石川 自分的にはいい年でした。日本オープンとZOZO(チャンピオンシップ)が一番よかった。そもそも調子はよかったんですけど、調子がよくても成績につながらないことのある世界なので、いいゴルフができて、成績としても残すことができたのはよかったなあと思います。自分のピークってコントロールできないものですよ。ただ、いつ噛み合ってもいいように、準備は常にしておきたいんです。
――昨年、最後まで優勝争いをし、ギャラリーを引き連れ皆をドキドキさせてくれた日本オープン。振り返ってみると?
石川 あのときはドライバーが課題でした。精度というよりは、そのホールに対してのイメージの出し方だったり。ドライバーは毎回平らなところ、いい状況から打てる唯一のクラブなので、練習していることが一番出せるクラブ。そこに集中して向き合っていこうという感じでやっていました。
「曲がる確率が高い打ち方をしていた」
――石川遼は、“ここぞ”のショットで結果を残す。若い頃は「怖いものなしで攻める」印象があった。
プロの年月を重ねると怖さは出るのだろうか。心に変化はあるのか。
石川 それとの闘いはあります。でもそこを乗り越えていくほうが強くなれると思う。怖いもの知らずの時期は誰にでも絶対にある。それが10代か20代か。僕も今の若い選手たちを見ていて思うこともあるし。僕が出てきたとき「遼は怖いもの知らずだなあ」と結構言われましたけど、「先輩にもその時期があったでしょう」と。僕は、その時期をポジティブにもネガティブにもとらえていなくて、皆が通る道だと思っています。怖いものを知ってしまう瞬間は誰しも訪れる。特にゴルフって選手生命が長いので。でも、それは終わりではないし、むしろそこから、だと思うんですよね。プロに限らずアマチュアの方も、怖いとか失敗したらどうしようと思う瞬間は皆絶対にあると思うんですけど、それがゴルフの醍醐味だよね、とも言いたいですね。

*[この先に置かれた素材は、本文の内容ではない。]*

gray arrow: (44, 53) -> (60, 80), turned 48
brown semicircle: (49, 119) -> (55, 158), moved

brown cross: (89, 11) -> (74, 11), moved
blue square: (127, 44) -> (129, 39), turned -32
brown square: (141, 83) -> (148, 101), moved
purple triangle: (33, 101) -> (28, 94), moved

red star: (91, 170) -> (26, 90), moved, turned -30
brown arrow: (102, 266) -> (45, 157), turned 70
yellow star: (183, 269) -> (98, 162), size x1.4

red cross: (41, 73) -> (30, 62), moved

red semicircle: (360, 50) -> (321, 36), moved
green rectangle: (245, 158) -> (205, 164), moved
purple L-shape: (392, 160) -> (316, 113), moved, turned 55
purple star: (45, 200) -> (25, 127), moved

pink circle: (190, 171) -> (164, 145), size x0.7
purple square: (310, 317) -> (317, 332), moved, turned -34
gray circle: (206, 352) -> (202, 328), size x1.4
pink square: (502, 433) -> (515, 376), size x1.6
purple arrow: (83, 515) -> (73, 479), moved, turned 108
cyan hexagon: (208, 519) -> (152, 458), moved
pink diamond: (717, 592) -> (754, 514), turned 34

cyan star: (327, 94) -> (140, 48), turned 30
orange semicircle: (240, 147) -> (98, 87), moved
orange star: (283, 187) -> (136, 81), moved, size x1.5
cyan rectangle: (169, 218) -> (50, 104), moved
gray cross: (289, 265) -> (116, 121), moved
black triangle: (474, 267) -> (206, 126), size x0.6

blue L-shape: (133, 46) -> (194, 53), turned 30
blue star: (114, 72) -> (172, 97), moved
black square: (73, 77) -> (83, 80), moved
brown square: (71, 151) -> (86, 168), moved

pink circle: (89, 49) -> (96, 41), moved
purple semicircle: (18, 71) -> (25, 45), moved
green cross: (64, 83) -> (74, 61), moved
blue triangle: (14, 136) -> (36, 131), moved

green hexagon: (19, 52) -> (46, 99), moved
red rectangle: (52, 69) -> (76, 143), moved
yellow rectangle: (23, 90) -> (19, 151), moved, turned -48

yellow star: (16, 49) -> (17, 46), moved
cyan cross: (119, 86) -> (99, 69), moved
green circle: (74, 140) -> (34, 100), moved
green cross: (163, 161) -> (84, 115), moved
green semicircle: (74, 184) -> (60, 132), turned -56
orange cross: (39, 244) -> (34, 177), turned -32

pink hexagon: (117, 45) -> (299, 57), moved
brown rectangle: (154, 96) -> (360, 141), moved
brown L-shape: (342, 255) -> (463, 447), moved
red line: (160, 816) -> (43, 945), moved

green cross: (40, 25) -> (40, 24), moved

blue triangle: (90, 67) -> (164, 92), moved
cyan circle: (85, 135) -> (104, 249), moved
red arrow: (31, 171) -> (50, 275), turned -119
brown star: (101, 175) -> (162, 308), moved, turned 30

――石川にも、怖いものを知った時期があるのだと聞き、少し安心もしてしまう。それは、具体的にいつだったのだろうか。
石川 打つ前に自分をネガティブな感情が襲うことは、20代前半にはもうあったので。実年齢ではなくて、プロになって4、5年というところは結構大事。皆1回目が来る感じはします。1、2年目、特に1年目はガンガン行くのもいろいろな選手に共通していること。ただし、怖いものを全部スルーしていく人が世界でほんの一握りはいるんじゃないかなって思います。世界の上位でやっている人たちは、そのタイミングがめっちゃ遅いですよね。周りの人が「あいつ怖いものがないのかな」と思わされる時期が長い。もちろん、本人のなかではいろいろなプレッシャーと闘っていると思いますよ。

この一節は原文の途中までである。